Applications of the SFS
How can we use the SFS? Well, it can moreorless be used as a summary of genetic variation for many types of coalescent-based analyses. This means we can make inferences of demographic history (see here for more detailed explanation of that) without simulating large and complex genetic sequences and instead use the SFS. Comparing our observed SFS to a simulated scenario of a bottleneck and comparing the expected SFS allows us to estimate the likelihood of that scenario.
For example, we would predict that under a scenario of a recent genetic bottleneck in a population that alleles which are rare in the population will be disproportionately lost due to genetic drift.
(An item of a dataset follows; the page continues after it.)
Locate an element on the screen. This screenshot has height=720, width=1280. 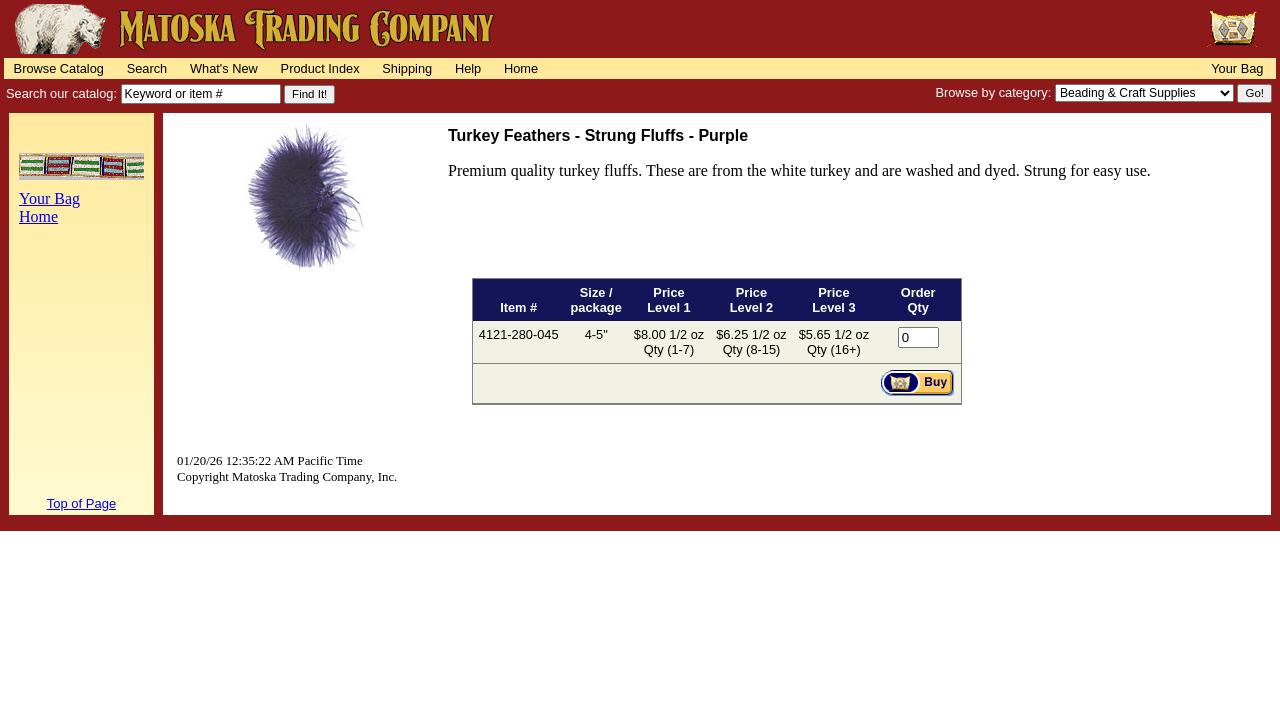
Product Index is located at coordinates (320, 68). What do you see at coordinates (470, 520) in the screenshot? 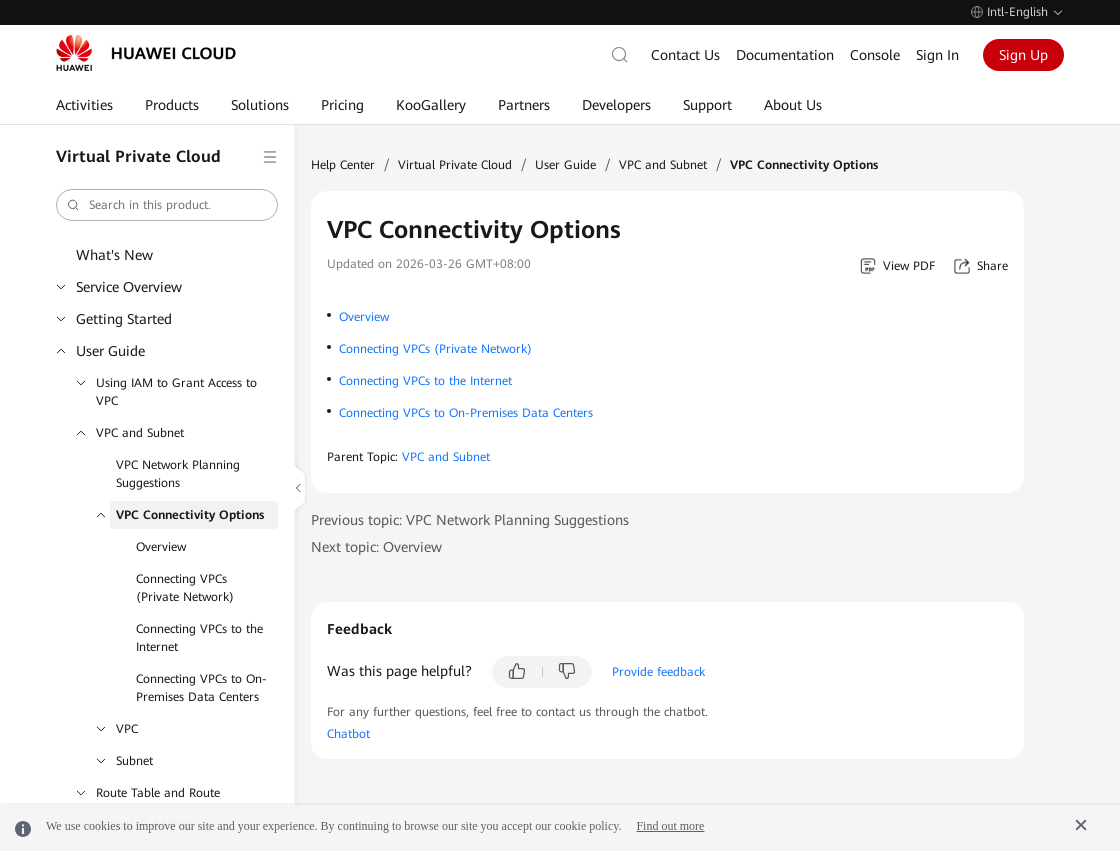
I see `Previous topic: VPC Network Planning Suggestions` at bounding box center [470, 520].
Because of this, the overall shape of the SFS will shift to the right dramatically, leaving a clear genetic signal of the bottleneck. This works under the same theoretical background as coalescent tests for bottlenecks.
Contrastingly, a large or growing population will have a larger number of rare (i.e. unique) alleles from the sudden growth and increase in genetic variation. Thus, opposite to the bottleneck the SFS distribution will be biased towards the left end of the spectrum, with an excess of low-frequency variants.
The SFS can even be used to detect alleles under natural selection. For strongly selected parts of the genome, alleles should occur at either high (if positively selected) or low (if negatively selected) frequency, with a deficit of more intermediate frequencies.
Adding to the analytical toolbox
The SFS is just one of many tools we can use to investigate the demographic history of populations and species. Using a combination of genomic technologies, coalescent theory and more robust analytical methods, the SFS appears to be poised to tackle more nuanced and complex questions of the evolutionary history of life on Earth.